> _Exercise_
Copy every line of the data that includes the string "здоровьем".
*** Records for processing Section Begins ***
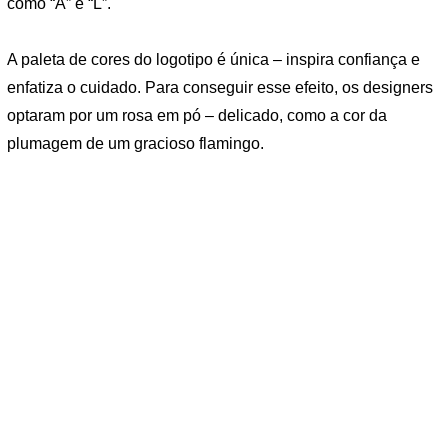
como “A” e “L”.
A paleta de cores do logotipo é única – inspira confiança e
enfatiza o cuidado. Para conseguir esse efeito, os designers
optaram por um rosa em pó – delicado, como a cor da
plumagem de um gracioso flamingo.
*** Records for processing Section Ends ***
*** Records for processing Section Begins ***
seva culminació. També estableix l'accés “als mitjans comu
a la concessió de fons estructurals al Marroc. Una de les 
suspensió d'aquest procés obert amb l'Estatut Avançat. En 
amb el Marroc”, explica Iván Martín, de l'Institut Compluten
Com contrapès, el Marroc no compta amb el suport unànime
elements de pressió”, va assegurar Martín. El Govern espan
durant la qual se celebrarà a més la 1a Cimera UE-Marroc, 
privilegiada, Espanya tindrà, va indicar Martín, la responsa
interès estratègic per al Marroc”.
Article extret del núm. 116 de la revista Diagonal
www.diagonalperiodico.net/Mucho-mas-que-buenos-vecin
*** Records for processing Section Ends ***
*** Records for processing Section Begins ***
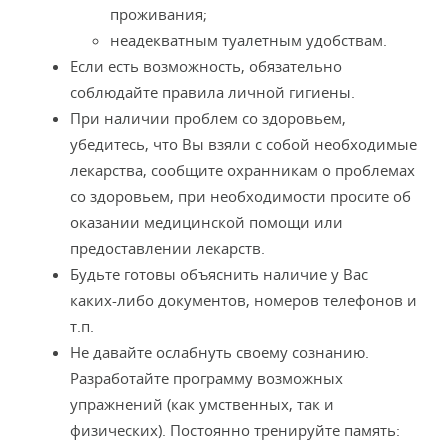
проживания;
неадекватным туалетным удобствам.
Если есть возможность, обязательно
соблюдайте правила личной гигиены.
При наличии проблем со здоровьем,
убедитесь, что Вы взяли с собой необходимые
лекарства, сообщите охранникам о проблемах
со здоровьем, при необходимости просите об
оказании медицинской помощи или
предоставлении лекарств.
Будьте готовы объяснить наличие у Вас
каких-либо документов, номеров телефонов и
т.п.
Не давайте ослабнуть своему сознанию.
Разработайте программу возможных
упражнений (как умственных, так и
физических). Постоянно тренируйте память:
*** Records for processing Section Ends ***
> _Your response_
При наличии проблем со здоровьем,
со здоровьем, при необходимости просите об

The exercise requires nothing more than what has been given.